Stored entries
::::
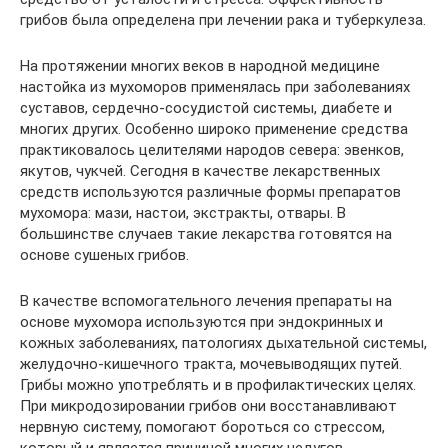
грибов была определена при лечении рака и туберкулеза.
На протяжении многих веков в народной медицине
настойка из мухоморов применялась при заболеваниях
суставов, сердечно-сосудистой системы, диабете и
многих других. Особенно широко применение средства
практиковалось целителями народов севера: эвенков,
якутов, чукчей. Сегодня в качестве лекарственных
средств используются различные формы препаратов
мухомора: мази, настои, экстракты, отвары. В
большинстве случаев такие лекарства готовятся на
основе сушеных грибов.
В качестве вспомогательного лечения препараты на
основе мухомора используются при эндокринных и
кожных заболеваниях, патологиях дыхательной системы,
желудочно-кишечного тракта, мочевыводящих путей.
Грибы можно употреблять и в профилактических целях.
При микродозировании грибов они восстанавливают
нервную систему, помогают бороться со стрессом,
::::
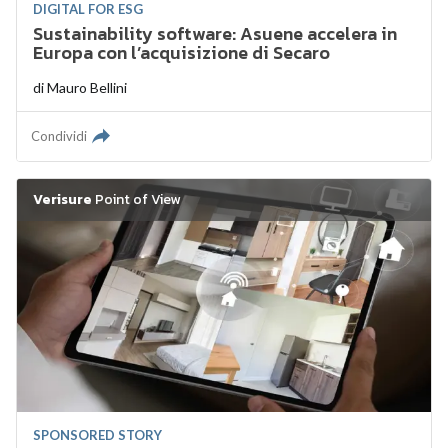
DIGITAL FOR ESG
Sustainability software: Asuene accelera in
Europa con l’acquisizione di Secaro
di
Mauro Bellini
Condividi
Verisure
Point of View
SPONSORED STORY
::::
WHAT TO DO »
In the records above, find the line with "Грибы можно употреблять"; write out exactly that line and each one after it, stopping after the line with "нервную систему, помогают".

EXERCISE RESPONSE »
Грибы можно употреблять и в профилактических целях.
При микродозировании грибов они восстанавливают
нервную систему, помогают бороться со стрессом,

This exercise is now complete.